Lo Zambia è il quarto Paese al mondo come area di disboscamento: mantenendo il ritmo di 300mila ettari deforestati ogni anno, fra 15 anni sarà completamente deserto88080259-586x427

Lo Zambia si avvia verso la desertificazione. I primi campanelli d’allarme sono stati suonati nel 2008, quando l’agenzia Misna denunciò la deforestazione e il disboscamento di 850mila ettari di foresta ogni anno.
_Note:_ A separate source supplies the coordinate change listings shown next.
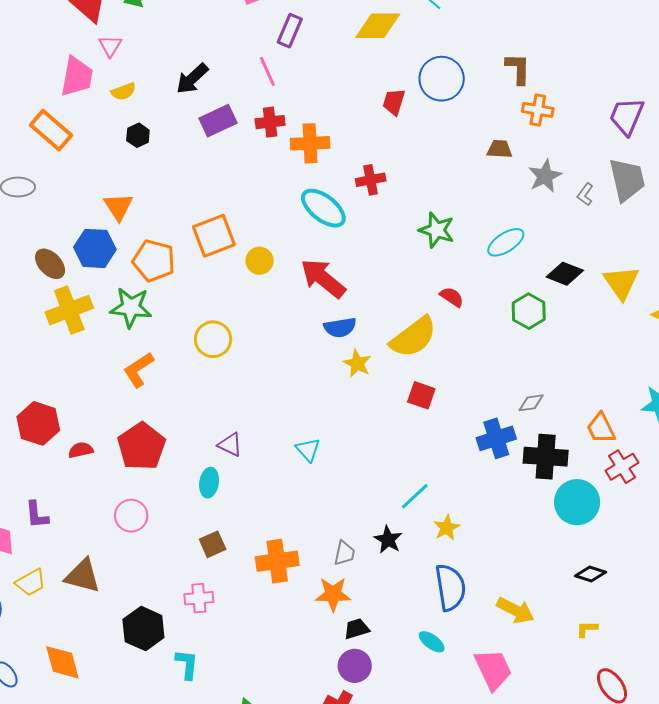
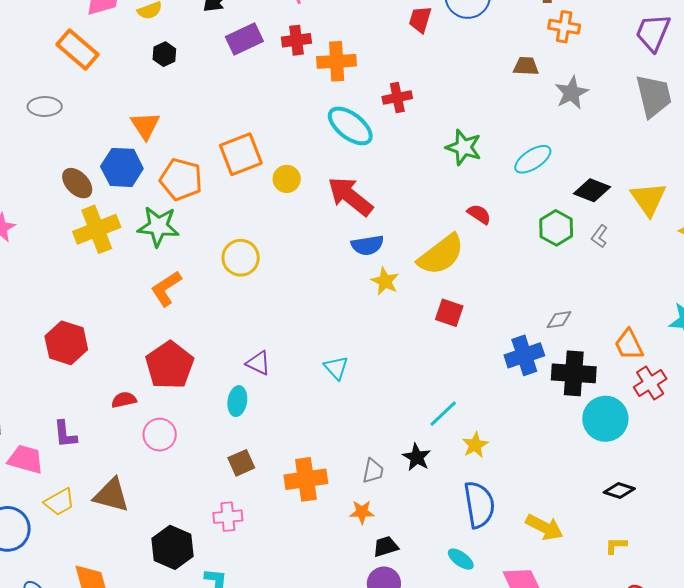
gray L-shape: (585, 194) -> (599, 236), moved
red semicircle: (81, 450) -> (124, 400), moved
orange star: (333, 594) -> (362, 512), size x0.7

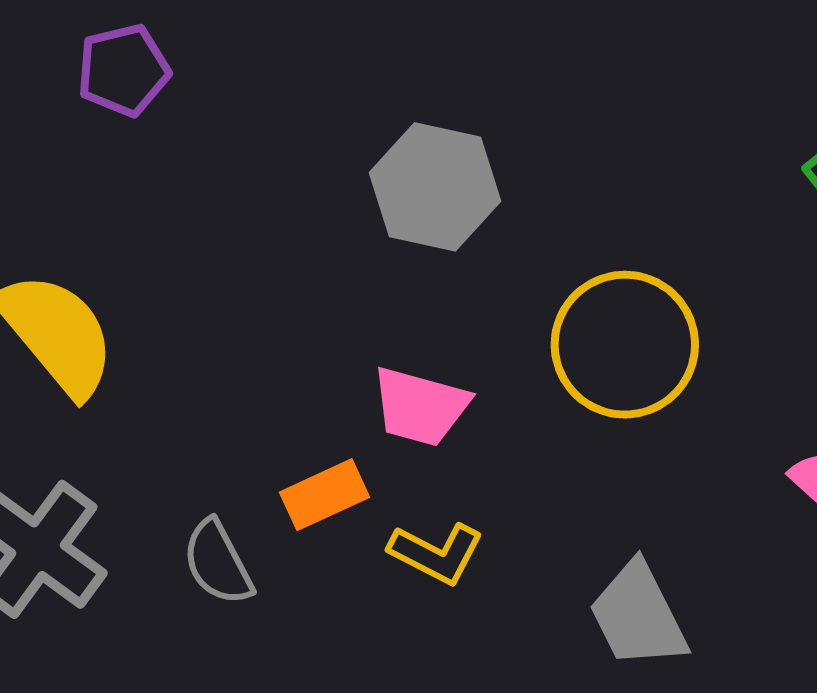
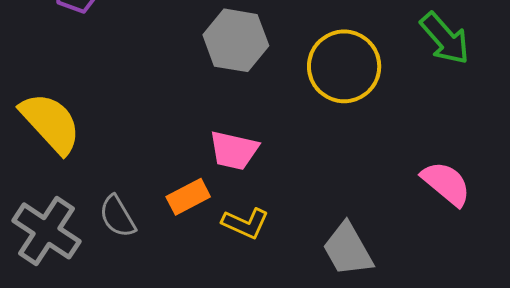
yellow circle: (625, 345) -> (344, 66), moved
gray semicircle: (218, 562) -> (117, 216), moved

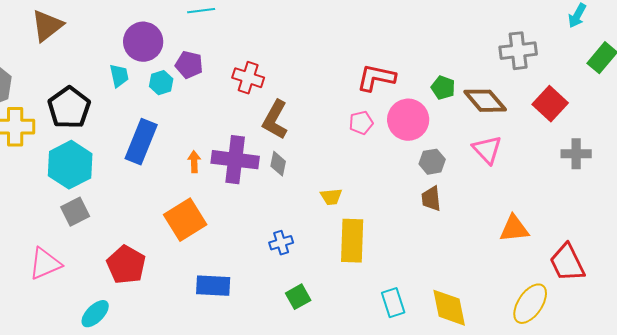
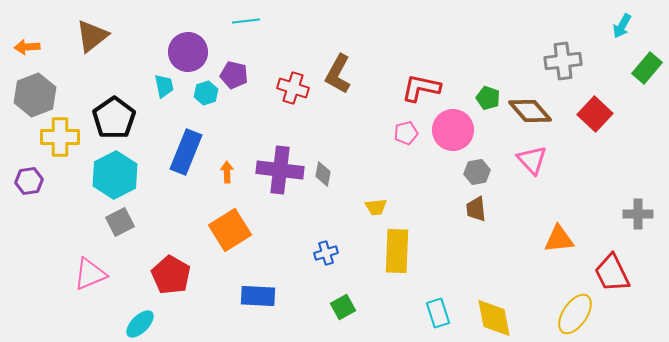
brown L-shape: (275, 120) -> (338, 74), moved
gray cross: (576, 154) -> (638, 214), moved
orange arrow: (194, 162) -> (227, 172), moved

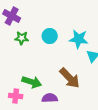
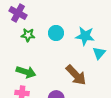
green arrow: (32, 82) -> (26, 72), moved

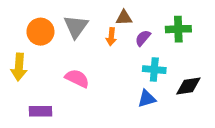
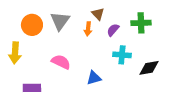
brown triangle: (124, 18) -> (98, 14), turned 48
blue triangle: (147, 99) -> (94, 78), moved

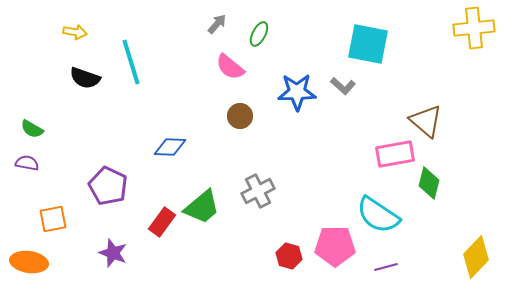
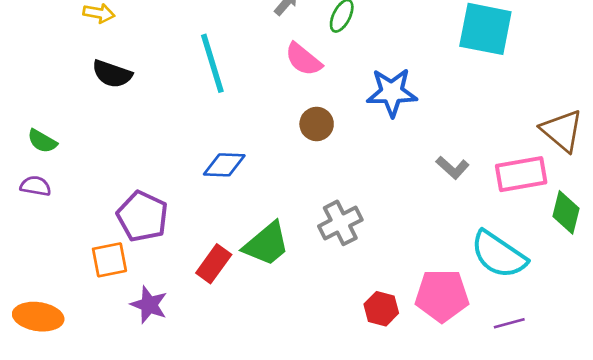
cyan line: (131, 62) -> (212, 63), moved
gray L-shape: (343, 86) -> (452, 168), moved
orange square: (53, 219) -> (109, 260), moved

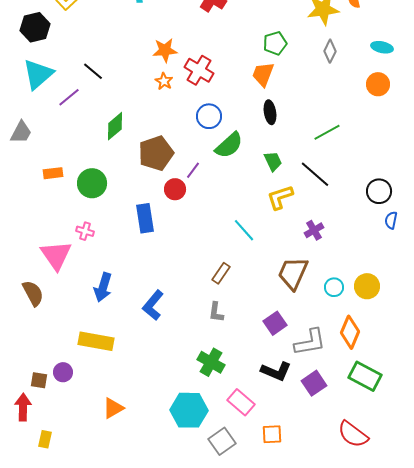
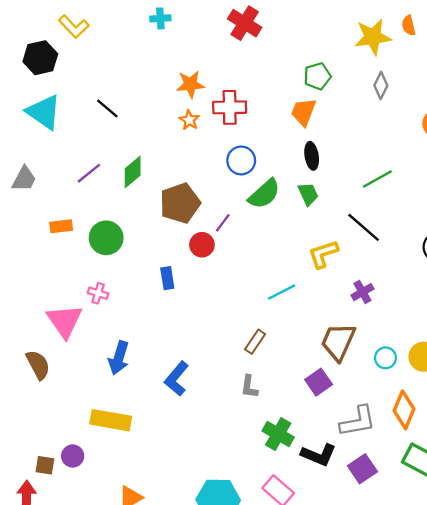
red cross: (199, 70) -> (230, 107), turned -32
cyan triangle: (38, 74) -> (44, 112), turned -44
purple line: (69, 97) -> (89, 173), moved
green trapezoid: (273, 161) -> (308, 194), moved
blue rectangle: (145, 218) -> (167, 278), size x0.7
cyan line: (244, 230) -> (282, 292), turned -75
purple square: (275, 323) -> (319, 382), moved
green cross: (211, 362) -> (278, 434), moved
Le foreste zambiane sono un vero e proprio scrigno di biodiversità, messo in pericolo da un disboscamento che non è causato soltanto da motivi di sussistenza, ma ha responsabilità globali. Secondo il Global Climate Change Initiative di UsaAid“lo Zambia rischia di trasformarsi in un deserto entro i prossimi 15 anni se non verranno ridotti gli attuali livelli di deforestazione”. Secondo il Daily Nation, in Zambia l’80% della popolazione rurale dipende totalmente dal legname, sia per il riscaldamento che per la preparazione degli alimenti e questa necessità provoca una deforestazione che si assesta sui 300mila ettari l’anno. Lo Zambia dispone di circa 5 milioni di ettari di foreste  il che significa che con questo ritmo, nel giro di quindici anni il Paese sarà totalmente desertificato. Questa politica fa sì che lo Zambia sia fra i Paesi che contribuiscono maggiormente al global warming:

Una delle più grandi fonti delle emissioni di gas serra del mondo è la deforestazione ed il degrado dei suoli. La domanda di carbone della crescente popolazione urbana è enorme, il che aggrava la deforestazione nel Paese, 

spiega Anna Toness, a capo del team di Global Climate Change Initiative di UsaAid. Anche se c’è stata una drastica riduzione del disboscamento rispetto a quello che veniva registrato fino al 2008, lo Zambia resta sotto monitoraggio: 1) perché è il quarto Paese al mondo come area di disboscamento, 2) perché è fra i dieci Paesi al mondo che hanno maggiormente contribuito alla produzione di gas serra a causa delle deforestazione.